:: Task material ::

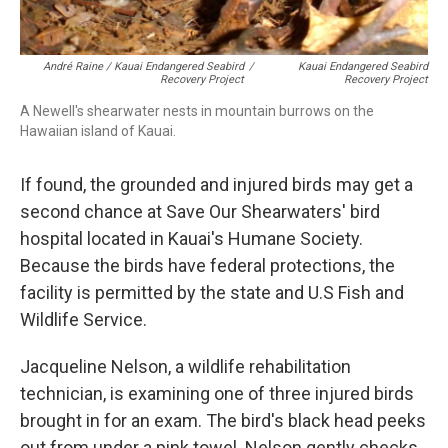
André Raine / Kauai Endangered Seabird
/
Kauai Endangered Seabird
Recovery Project
Recovery Project
A Newell's shearwater nests in mountain burrows on the
Hawaiian island of Kauai.
If found, the grounded and injured birds may get a
second chance at Save Our Shearwaters' bird
hospital located in Kauai's Humane Society.
Because the birds have federal protections, the
facility is permitted by the state and U.S Fish and
Wildlife Service.
Jacqueline Nelson, a wildlife rehabilitation
technician, is examining one of three injured birds
brought in for an exam. The bird's black head peeks
out from under a pink towel. Nelson gently checks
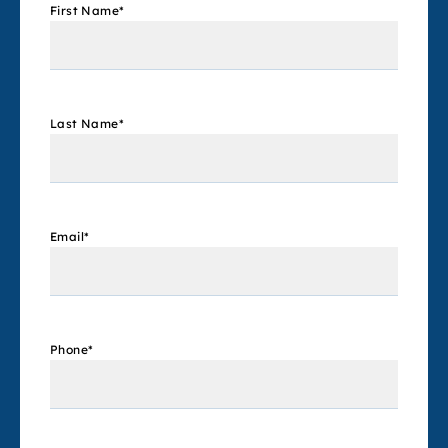
First Name
*
Last Name
*
Email
*
Phone
*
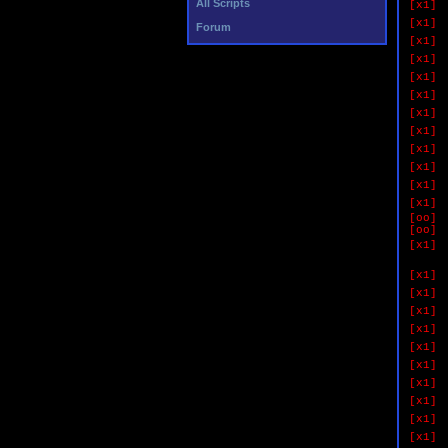
All Scripts
[x1]
[x1]
Forum
[x1]
[x1]
[x1]
[x1]
[x1]
[x1]
[x1]
[x1]
[x1]
[x1]
[oo]
[oo]
[x1]
if 
[x1]
[x1]
[x1]
[x1]
[x1]
[x1]
[x1]
[x1]
[x1]
[x1]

:::

### [Task to carry out]
How many lines in the entries contain the string "Seabird"? Answer with the number only.

### [Exercise answer]
2